| |
| |
| |
Jan Vercammen
Temse 7 november 1906 - Brugge 5 augustus 1984
Het is geen eenvoudige opgave om een levensbericht te schrijven over een figuur als Jan Vercammen. Hij heeft immers niet alleen een omvangrijk poëtisch oeuvre nagelaten, maar eveneens heel wat prozageschriften en kinderverzen, die getuigen van dezelfde zeldzame woordkunst die hem - vooral als dichter - zal blijven kenmerken in onze literatuurgeschiedenis.
Opgegroeid in een traditie die haar stempel heeft gedrukt op alle dichters van die periode, heeft Vercammen een eigen weg, een eigen taal, misschien zelfs een eigen inhoud gevonden, en datgene verworven wat de kunstenaar onderscheidt van een ambachtsman.
Maar laat ik om te beginnen de feiten op een rijtje zetten.
Zijn vader was tuinier, zijn moeder kwam uit een landbouwersgezin. Omstreeks 1908 verhuisde de familie van Temse naar Ukkel, waar zijn vader tuinier en toezichter werd op het kasteel van minister van state Charles Woeste. Hoewel zijn vader hem voorbestemde om in de handel terecht te komen, wist zijn moeder te bereiken dat hij mocht verder studeren. In 1925 behaalde hij het onderwijzersdiploma en kreeg hij een betrekking in Hamme-Zogge, waar hij meteen een volksbibliotheek oprichtte (die nog steeds bestaat én zijn naam draagt). Na het behalen van het licentiaatsdiploma in 1929, promoveerde hij in 1940 tot doctor in de pedagogische wetenschappen. Datzelfde jaar werd hij kantonaal inspecteur voor het lager onderwijs, en in 1949 hoofdinspecteur. Van 1941 tot aan zijn dood woonde hij in Brugge.
In het literaire verenigingsleven bekleedde Jan Vercammen, zowel in binnen- als buitenland, verscheidene functies, gaande van lid van de Félibrige, het Provençaalse dichtersgenootschap, tot ere-voorzitter van de Vereniging van Vlaamse Letterkundigen, en promotor van de Literaire Weekends op het kasteel Driekoningen van gravin d'Hespel te Beernem.

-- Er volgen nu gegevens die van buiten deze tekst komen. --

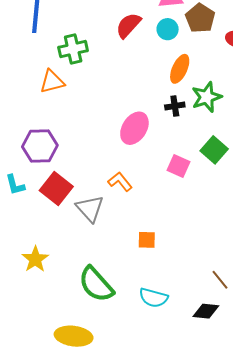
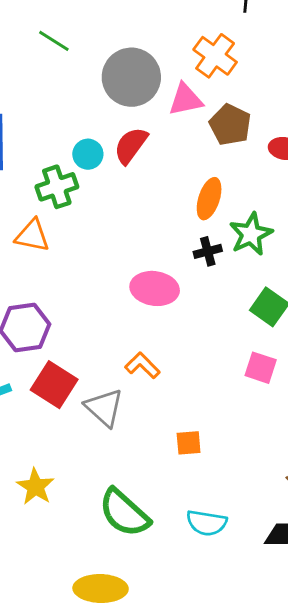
cyan circle: (168, 29) -> (88, 154), moved
orange triangle: (52, 82) -> (32, 236), turned 32
pink ellipse: (134, 128) -> (155, 288), turned 72
pink square: (179, 166) -> (261, 368), moved

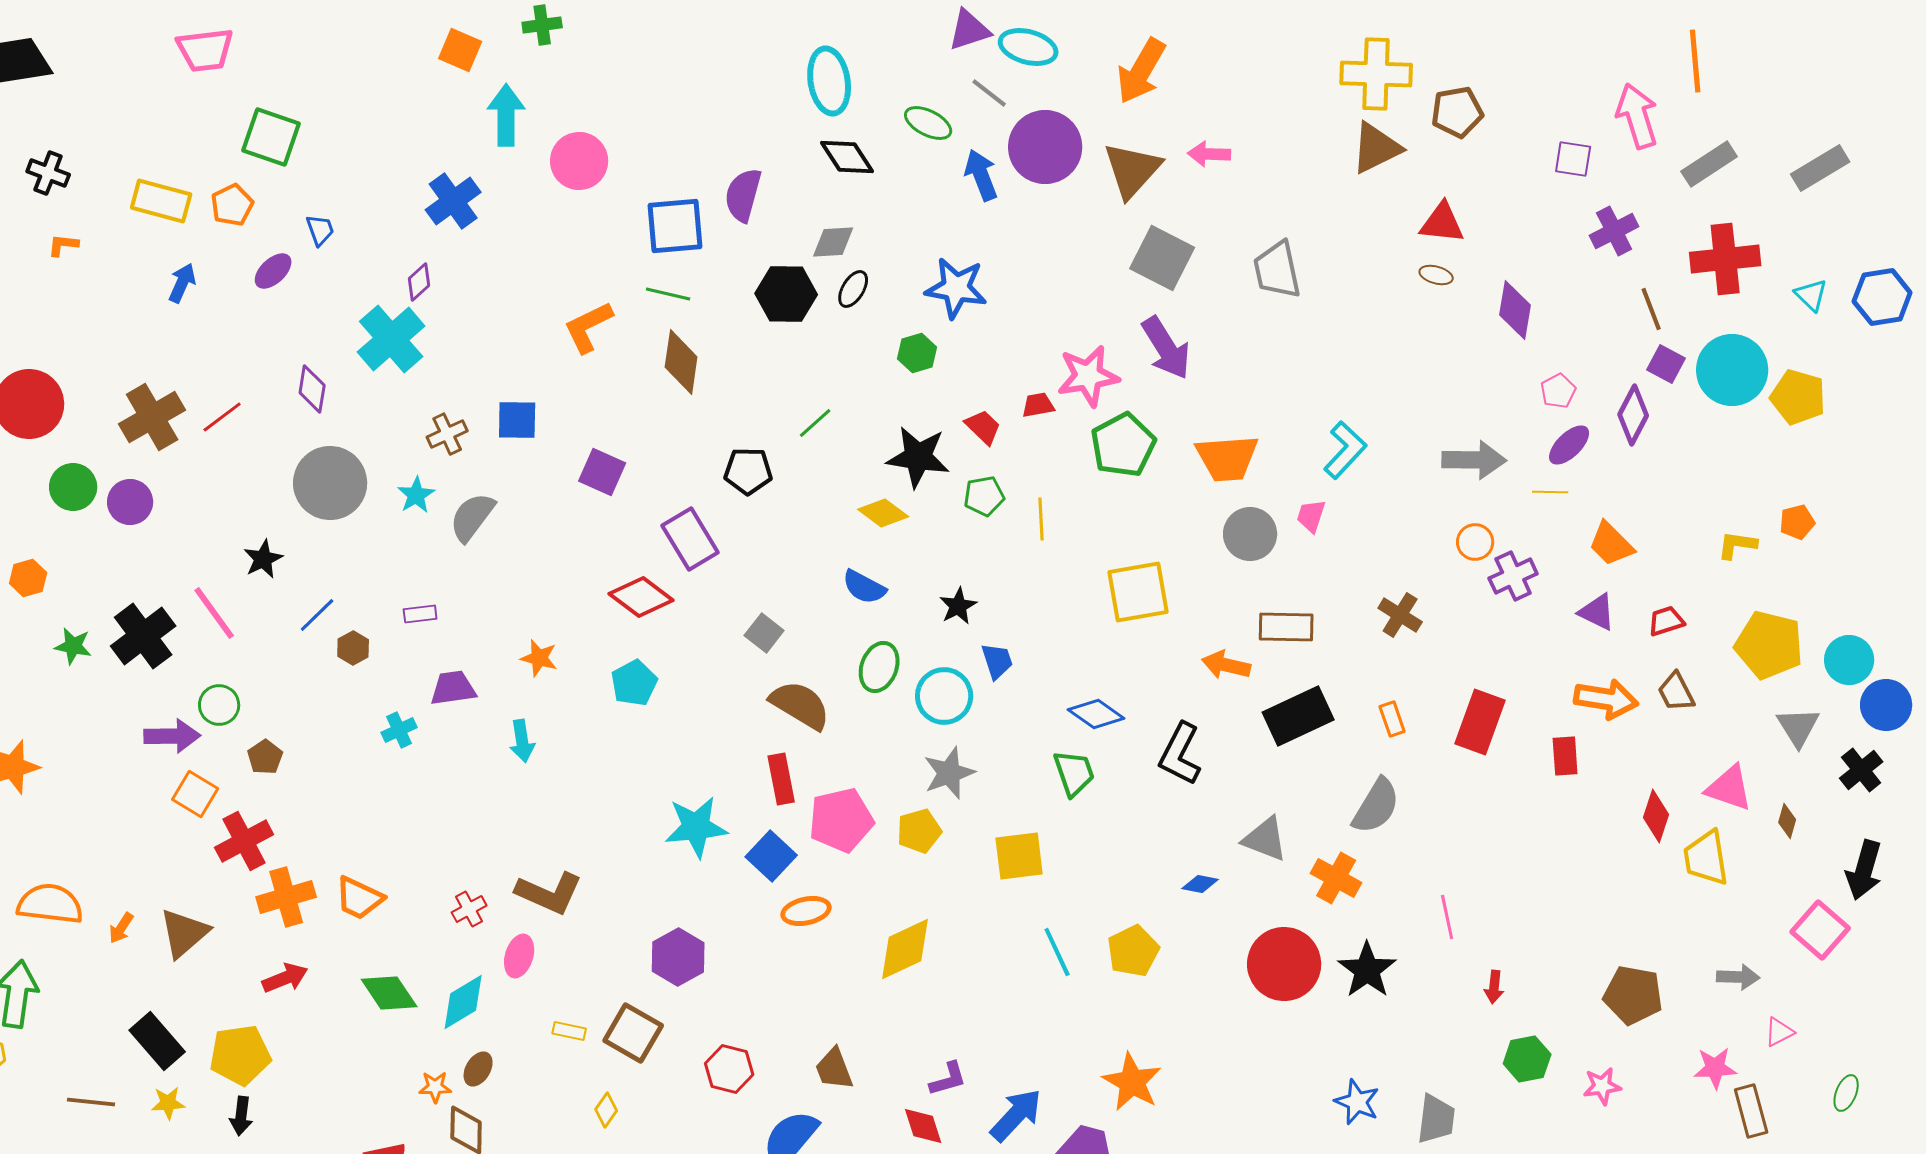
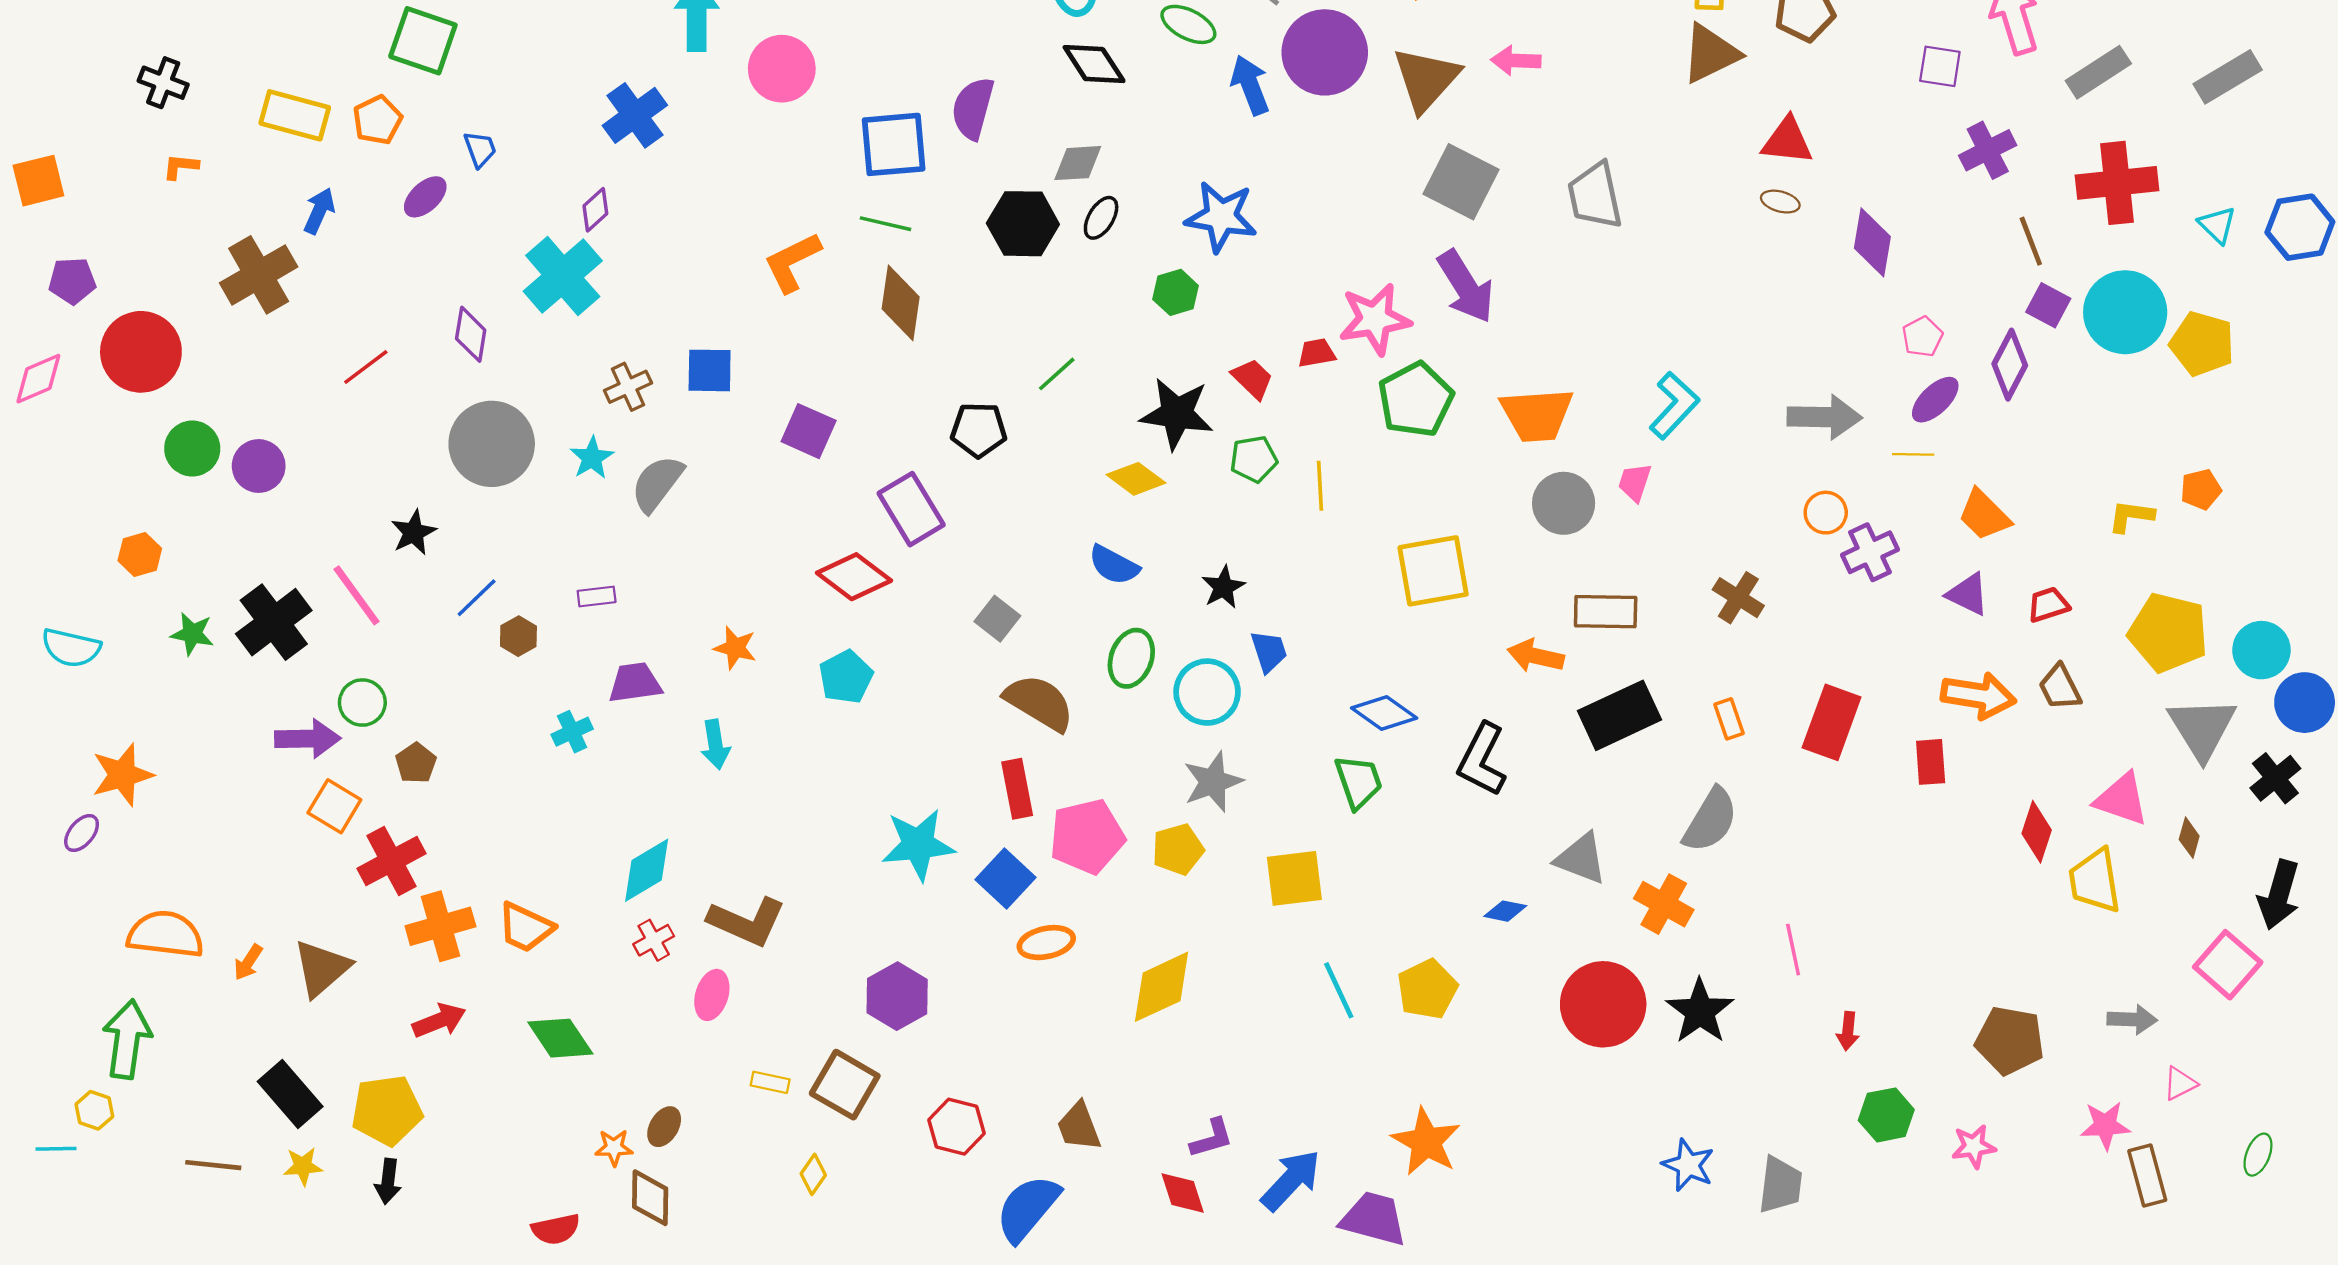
brown cross: (152, 417) -> (259, 275), moved
gray triangle: (1798, 727) -> (2202, 728), size x1.4
cyan diamond: (463, 1002) -> (647, 870), moved

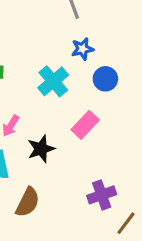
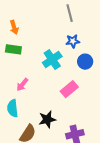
black star: (41, 149) -> (47, 119), moved

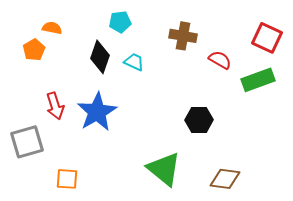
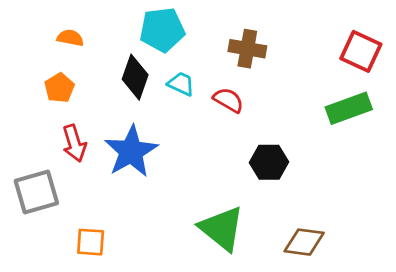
cyan pentagon: (120, 22) -> (162, 30), size x1.5
orange pentagon: (34, 50) -> (59, 88), moved
red semicircle: (220, 60) -> (228, 100), moved

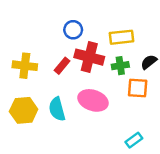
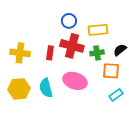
blue circle: (73, 30) -> (69, 21), moved
red rectangle: (62, 66) -> (50, 53), turned -32
cyan rectangle: (134, 140) -> (116, 95), moved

In 1929 verschijnt Jan Vercammens eerste poëziebundel, Eksode, nagenoeg gelijktijdig met de eerstelingen van André Demedts, Pieter Geert Buckinx en René Verbeeck. Alle vier stonden zij duidelijk onder de invloed van het reeds uitdeinende humanitair expressionisme, en gezamenlijk drongen zij aan op een hernieuwde bezinning en concentratie in de poëzie. Maar na een korte periode van samen-denken en samen-ijveren (1930-1934) in De Tijdstroom, scheidden hun wegen. En terwijl Buckinx
| |
| |
en Verbeeck samen met De Vree Vormen oprichtten, werd Vercammen - samen met Marnix Gijsen - redacteur voor Vlaanderen van De Gemeenschap.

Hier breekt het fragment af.